Für Rom wären diese Olympischen Spiele eine großartige Möglichkeit, um die Stadt im Großen und Ganzen - sagen wir es mal so - "zu verbessern". Wir haben das große Glück, dass 70 Prozent der Sportanlagen schon existieren, das Stadio Olimpico bis zu den Schwimm- oder Tennisanlagen hier im Foro Italico. All das ist im herrlichen Grün eingebettet, das ist wunderbar. Ich denke, Rom hat alle Voraussetzungen, um ein sehr guter Gastgeber zu sein.

Wir haben ein sehr schönes Projekt vor uns, das neben dem Fest des Sports - das ist der Haupttitel - drei Elemente vereinen soll: Kultur, Umwelt und Nachhaltigkeit. Ein Beispiel: Das Olympische Dorf soll nach den Spielen als Universitätscampus genutzt werden. All das, was wir angehen werden, wollen wir im Vorfeld klar definieren. Die Römer sehen das ein, machen mit und verstehen, dass wir mit den Olympischen Spielen die Stadt Rom aufwerten, vieles modernisieren und sie in ein neues Licht rücken werden.
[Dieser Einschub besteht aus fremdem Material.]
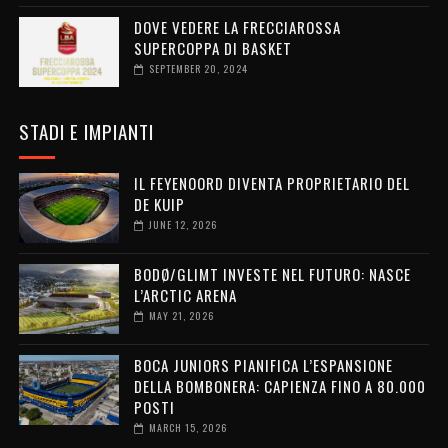
DOVE VEDERE LA FRECCIAROSSA
SUPERCOPPA DI BASKET
SEPTEMBER 20, 2024
STADI E IMPIANTI
IL FEYENOORD DIVENTA PROPRIETARIO DEL
DE KUIP
JUNE 12, 2026
BODØ/GLIMT INVESTE NEL FUTURO: NASCE
L’ARCTIC ARENA
MAY 21, 2026
BOCA JUNIORS PIANIFICA L’ESPANSIONE
DELLA BOMBONERA: CAPIENZA FINO A 80.000
POSTI
MARCH 15, 2026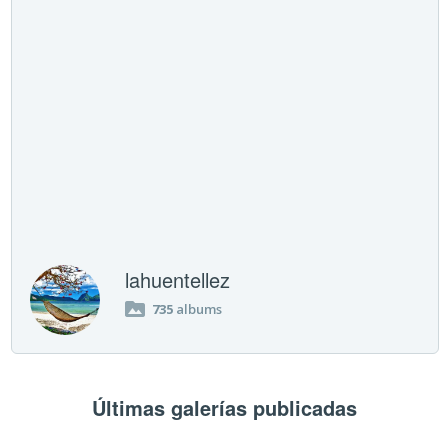
lahuentellez
735
albums
Últimas galerías publicadas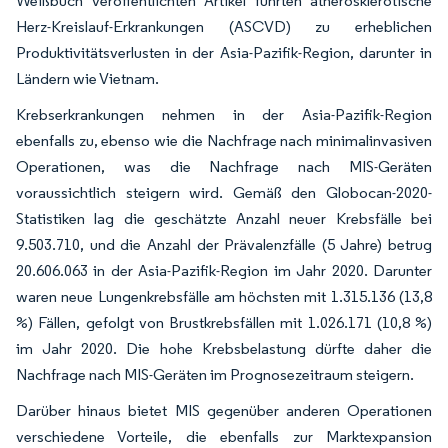
Weißbuch veröffentlichten Artikel führten atherosklerotische
Herz-Kreislauf-Erkrankungen (ASCVD) zu erheblichen
Produktivitätsverlusten in der Asia-Pazifik-Region, darunter in
Ländern wie Vietnam.
Krebserkrankungen nehmen in der Asia-Pazifik-Region
ebenfalls zu, ebenso wie die Nachfrage nach minimalinvasiven
Operationen, was die Nachfrage nach MIS-Geräten
voraussichtlich steigern wird. Gemäß den Globocan-2020-
Statistiken lag die geschätzte Anzahl neuer Krebsfälle bei
9.503.710, und die Anzahl der Prävalenzfälle (5 Jahre) betrug
20.606.063 in der Asia-Pazifik-Region im Jahr 2020. Darunter
waren neue Lungenkrebsfälle am höchsten mit 1.315.136 (13,8
%) Fällen, gefolgt von Brustkrebsfällen mit 1.026.171 (10,8 %)
im Jahr 2020. Die hohe Krebsbelastung dürfte daher die
Nachfrage nach MIS-Geräten im Prognosezeitraum steigern.
Darüber hinaus bietet MIS gegenüber anderen Operationen
verschiedene Vorteile, die ebenfalls zur Marktexpansion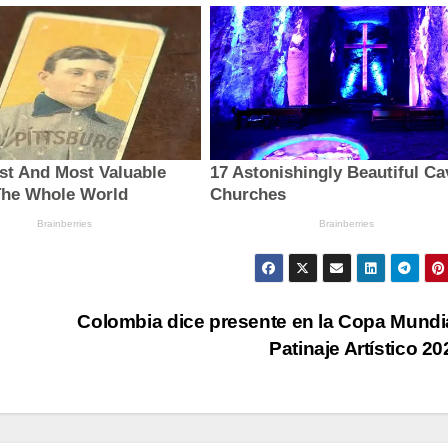
Colombia dice presente en la Copa Mundi
Patinaje Artístico 2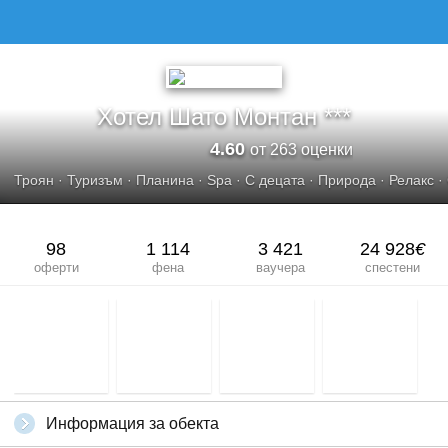
ХОТЕЛ ШАТО МОНТАН***
Хотел Шато Монтан ***
4.60
от 263 оценки
Троян
·
Туризъм
·
Планина
·
Spa
·
С децата
·
Природа
·
Релакс
·
98
1 114
3 421
24 928
€
оферти
фена
ваучера
спестени
Информация за обекта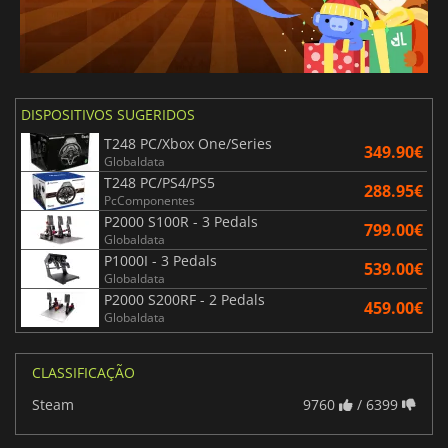
DISPOSITIVOS SUGERIDOS
T248 PC/Xbox One/Series
349.90€
Globaldata
T248 PC/PS4/PS5
288.95€
PcComponentes
P2000 S100R - 3 Pedals
799.00€
Globaldata
P1000I - 3 Pedals
539.00€
Globaldata
P2000 S200RF - 2 Pedals
459.00€
Globaldata
CLASSIFICAÇÃO
Steam
9760
/ 6399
Was Sie anpacken, ist meist mit großen Erfolgen einhergegangen, aber bei diesem Projekt ist die Konkurrenz mit Paris, Hamburg, Los Angeles und Budapest nicht ohne. Wie zuversichtlich sind Sie, die Olympischen Spiele nach Rom zu holen?

Es sind alles großartige Städte, denen wir großen Respekt entgegenbringen. Frankreich, Ungarn, die USA - vielleicht treiben uns diese Länder auch noch zusätzlich an. Im Leben musst Du manchmal alles geben, um zu siegen. Es ist ein riesiges Ziel für uns, für Rom, für ganz Italien, einen Monat die größten Athleten des Weltsports zu beherbergen - das ist doch einfach eine fantastische Chance, für die wir alles geben müssen und auch werden.

Herr Montezemolo, vielen Dank für das Gespräch.